Human history is rife with unfortunate instances of epidemics and the recent COVID-19 is just but a statistic to healthcare history. So far, modern healthcare systems have not found a lasting solution to this latest epidemic. Most governments have had to come up with extreme measures of lockdowns while the World Health organization has been instrumental in giving out guidelines to help ensure the spread of the epidemic is contained. This frantic and seemingly elusive solution to this Covid-19 epidemic has led to scrutiny of ancient past healthcare systems and the solutions they provided to the past epidemics (Rastogi 1). If they worked then, they could possibly work now. This paper seeks to address the issue of healthcare and epidemics in the classical antiquity period.
Healthcare in the antiquity period was focused on health promotion as well as preventive solutions as opposed to the curative focus of modern medicine. The study of antiquity medicine has mainly focused on the medicine used in ancient times and whether those medicines could be used in the modern setting. Therefore, little research has been done regarding the true potential of the healthcare systems during ancient times especially on their most effective attributes-health promotion. India, for instance, is known for its history with health epidemics (Rastogi 2). The geographical location of the country, the tropical conditions coupled with deplorable living conditions have been identified as key reasons for the prevalent epidemic cases in that region. Therefore, it can be deduced that living conditions are critical to the prevalence of epidemic, especially on the epidemic-prevention front.

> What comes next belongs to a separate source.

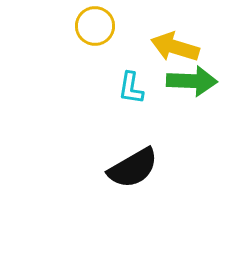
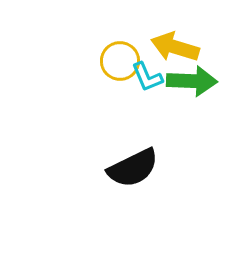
yellow circle: moved 25 px right, 35 px down
cyan L-shape: moved 16 px right, 11 px up; rotated 32 degrees counterclockwise
black semicircle: rotated 4 degrees clockwise
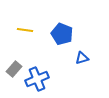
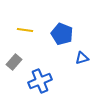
gray rectangle: moved 7 px up
blue cross: moved 3 px right, 2 px down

Lower diagnostic capabilities during the antiquity period give a false sense of rising disease and epidemic instances. India is burdened with more than a million cases of cancer. Cancer has been affecting the Indian healthcare systems since the antiquity times. However, improved diagnostics due to modern inventions and technology have seen more cases of cancer been identified leading to more cases of cancer being reported. The Ayurveda medical system is an Indian medical system that has been in existence since antiquity time (Smith and Mohandas 4). A mixture of surgery and herbs were used in the cure of diseases such as cancer. Autopsies were also used as a way to determine the causes of death, identifying diseases, and equipping healthcare professionals in those periods with knowledge on the epidemics that would routinely affect them. This research is proof that healthcare during the antiquity period was similar to modern healthcare systems.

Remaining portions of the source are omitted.